The South Florida Museum tells Florida’s story from the prehistoric to the present. The downtown Bradenton facility includes a multitude of galleries about archeology, paleontology and local history, but general admission also includes access to shows in the all-digital Bishop Planetarium and the opportunity to enjoy the Museum’s Parker Manatee Aquarium. It’s there where you’ll meet a truly amazing creature making history each day: Snooty.
Snooty™ is a male manatee, known as Manatee County’s most famous resident and the world’s oldest manatee. Born on July 21, 1948, at the old Miami Aquarium and Tackle Company, Snooty’s birth was one of the first recorded births of a manatee in captivity. Originally known as “Baby Snoots,” he was brought to Bradenton as part of the 1949 Desoto Celebration. Since then, he has greeted more than one million visitors and become a true ambassador for the Florida manatee species. A large community celebration is held each summer in honor of Snooty’s birthday and in July 2011, he celebrated his 63rd birthday!
Based on his most recent annual exam in 2011, Snooty weighs 1275 pounds and measures 9 feet 8 inches. Manatees are herbivores with Snooty’s current diet including 70-80 lbs. of restaurant quality romaine lettuce each day as well as additional vitamins from cabbage, broccoli, and kale, with small amounts of carrot, sweet potato and apples. That’s a lot of lettuce! Snooty is a permanent resident of the South Florida Museum’s Parker Manatee Aquarium, but he also provides companionship to manatees in recovery.
Caring for Florida’s Endangered Gentle Giants
Working closely with U.S. Fish and Wildlife Service and critical care hospitals for manatees, the facility is a second stage rehabilitation facility, which means manatees are transferred to the Museum’s Parker Manatee Aquarium from a critical care hospital once their condition is stable. The Aquarium’s staff works 365 days a year to feed, monitor their condition and care for them until their release. Typically a “visiting” manatee stays for many months while recovering from cold stress (similar to frostbite), illness, injury or having been orphaned. Since joining the manatee rehabilitation network in 1998, the Museum has cared for 23 manatees. (The facility is not eligible for funding from the state or federal government directly for manatee care, so this program requires significant private support.) At the time of publication, Brandee and Charlie are Snooty’s current companions. Brandee was rescued in February 2010 from the Warner West Bayou in Bradenton after suffering from cold stress during the cool winter of 2010, and arrived at the Museum in August 2010. She is expected to be released in early 2012. A dependent calf at the time, Charlie was originally rescued from the Gasparilla Sound, part of the greater Charlotte Harbor watershed, with his mother who sustained injuries from a watercraft and subsequently did not survive. Charlie arrived at the Museum in May 2011 and once a combination of size, weight and behavior requirements are met, his release is expected in early 2013. The Museum’s Parker Manatee Aquarium is designed to house three adult manatees and holds 60,000 gallons of water, including a medical pool. The facility offers both deep and shallow water (3 ½ – 9 feet), allowing the manatees to maintain natural feeding behaviors and provides Museum visitors with above and below water viewing opportunities. Exhibits and daily presentations help to educate the public about manatee anatomy, habitat, nutrition and physiology.

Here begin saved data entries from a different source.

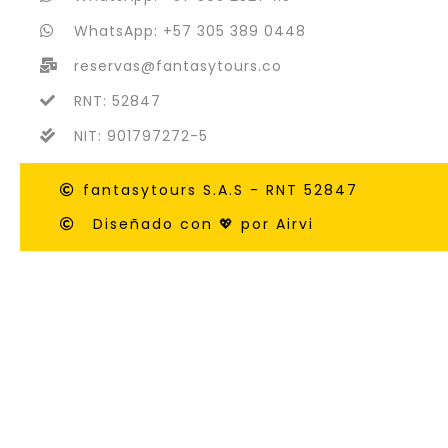
WhatsApp: +57 305 389 0448
reservas@fantasytours.co
RNT: 52847
NIT: 901797272-5
fantasytours S.A.S - RNT 52847
Diseñado con 💖 por Airvi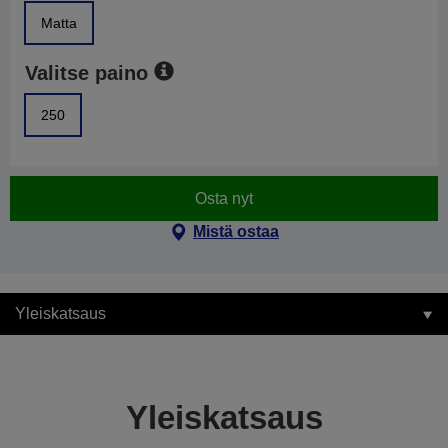
Matta
Valitse paino
250
Osta nyt
Mistä ostaa
Yleiskatsaus
Yleiskatsaus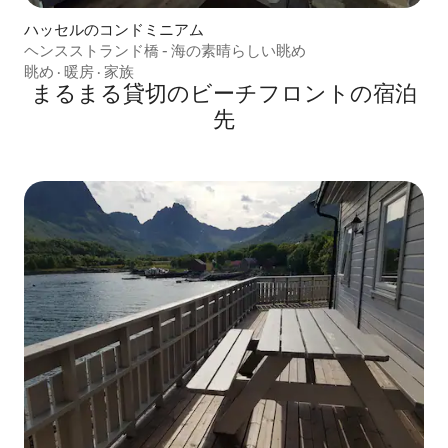
ハッセルのコンドミニアム
ヘンスストランド橋 - 海の素晴らしい眺め
眺め
·
暖房
·
家族
まるまる貸切のビーチフロントの宿泊
先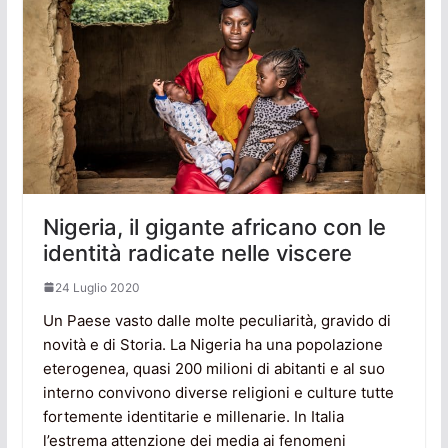
Nigeria, il gigante africano con le
identità radicate nelle viscere
24 Luglio 2020
Un Paese vasto dalle molte peculiarità, gravido di
novità e di Storia. La Nigeria ha una popolazione
eterogenea, quasi 200 milioni di abitanti e al suo
interno convivono diverse religioni e culture tutte
fortemente identitarie e millenarie. In Italia
l’estrema attenzione dei media ai fenomeni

We hope you’ll have a chance to meet Snooty and his manatee companions in recovery soon. However, you can virtually visit the manatees being cared for at the Museum online! Check out the “Snooty Cam” at www.southfloridamuseum.org, 8 a.m.-5p.m. Monday-Saturday and 10 a.m.-5 p.m. on Sunday.

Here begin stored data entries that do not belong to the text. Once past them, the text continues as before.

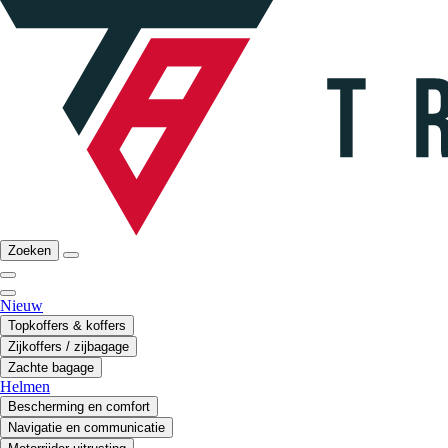
Zoeken
Nieuw
Topkoffers & koffers
Zijkoffers / zijbagage
Zachte bagage
Helmen
Bescherming en comfort
Navigatie en communicatie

The Mermaid Myth: Greek and Roman mythology speak of a female enchantress who was half woman and half fish. This woman, called a “siren” is said to have beckoned sailors at sea. The legend also calls these women “mermaids” and it is believed that what sailors actually saw were manatees. Columbus noted that the mermaids he saw were not as attractive as the artists’ renderings.